Als er sich an die Dunkelheit gewöhnt hatte, konnte er den Bürgersteig übersehen.
Die neuen Schuhe gehörten einem dunkelgekleideten Mann, der in einer dunklen Pfütze lag. Im Neonlicht sah die Blutlache wie dickflüssiges Altöl aus.
Links vor dem Toten oder Sterbenden lag ein schwarzer Diplomatenkoffer. Offenbar war er gegen das schmiedeeiserne Gitter geschleudert worden. Oder hatte sich der Erschossene damit zu schützen versucht? Jedenfalls war die Aktentasche aufgesprungen, in der Blutlache lagen weiße Briefbögen.

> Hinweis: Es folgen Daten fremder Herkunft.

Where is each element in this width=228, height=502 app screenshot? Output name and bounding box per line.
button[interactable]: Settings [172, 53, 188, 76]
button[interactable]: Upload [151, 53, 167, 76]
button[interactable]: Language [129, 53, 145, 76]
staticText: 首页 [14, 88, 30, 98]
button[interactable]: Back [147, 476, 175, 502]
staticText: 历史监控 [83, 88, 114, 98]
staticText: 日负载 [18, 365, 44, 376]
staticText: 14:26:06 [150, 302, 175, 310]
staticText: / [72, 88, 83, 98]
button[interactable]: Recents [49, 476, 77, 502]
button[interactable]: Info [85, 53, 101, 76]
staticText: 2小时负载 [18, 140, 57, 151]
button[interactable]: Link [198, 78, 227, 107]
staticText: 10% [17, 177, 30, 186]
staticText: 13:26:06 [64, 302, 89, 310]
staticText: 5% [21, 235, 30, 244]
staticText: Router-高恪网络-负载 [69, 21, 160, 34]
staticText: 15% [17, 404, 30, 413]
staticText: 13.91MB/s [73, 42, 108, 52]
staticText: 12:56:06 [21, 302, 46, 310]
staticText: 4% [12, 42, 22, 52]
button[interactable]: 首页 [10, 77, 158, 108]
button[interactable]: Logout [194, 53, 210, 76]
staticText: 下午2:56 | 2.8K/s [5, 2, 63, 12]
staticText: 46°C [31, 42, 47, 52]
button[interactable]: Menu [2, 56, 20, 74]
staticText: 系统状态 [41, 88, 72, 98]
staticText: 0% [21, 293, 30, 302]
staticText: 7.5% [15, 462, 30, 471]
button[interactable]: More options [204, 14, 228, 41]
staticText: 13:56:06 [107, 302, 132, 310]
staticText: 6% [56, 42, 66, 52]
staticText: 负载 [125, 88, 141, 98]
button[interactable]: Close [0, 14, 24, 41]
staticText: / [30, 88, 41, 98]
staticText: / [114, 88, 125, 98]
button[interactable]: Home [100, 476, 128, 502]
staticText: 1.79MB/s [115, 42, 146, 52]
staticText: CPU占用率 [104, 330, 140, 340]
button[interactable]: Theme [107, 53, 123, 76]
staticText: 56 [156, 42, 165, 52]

Søndergaard kniff die Augen zusammen. War der Mann tot? Ihm kam es so vor, als sei die Lache in der kurzen Zeit, in der er unter dem Wagen lag, größer geworden.
Brechreiz stieg in ihm hoch. Er konnte nicht länger auf den Mann blicken, dessen Leben langsam in die Zementplatten sickerte.
Auf Knien und Ellenbogen kroch er vorwärts, bis ihm die Reifen den Blick auf den Sterbenden versperrten.
Ein scharfes, beunruhigendes Geräusch zerriß die Stille. Metall auf rauhem Asphalt. Søndergaard war psychisch und physisch in höchster Bereitschaft, mehr konnte er nicht ertragen. Sein Herz schlug einen Saltomortale und hämmerte wie eine außer Kontrolle geratene Pumpstation.
Was zum Teufel war bei dem BMW los? Hatte der Täter auch auf Petersen geschossen? Oder machte sich Petersen zum Schuß bereit?
»Was auf deiner Seite?«
Petersens Stimme ... es tat gut, sie zu hören.
»Nichts.« Søndergaard versuchte auch zu flüstern, gleichzeitig aber so deutlich zu sprechen, daß sein Kollege die Antwort verstand . Während er auf dem Asphalt lag, hatte er nur die Geräusche der Autos auf der Store Kongensgade gehört. Nie hätte er geglaubt, daß man sich mitten in einer Millionenstadt so einsam fühlen konnte.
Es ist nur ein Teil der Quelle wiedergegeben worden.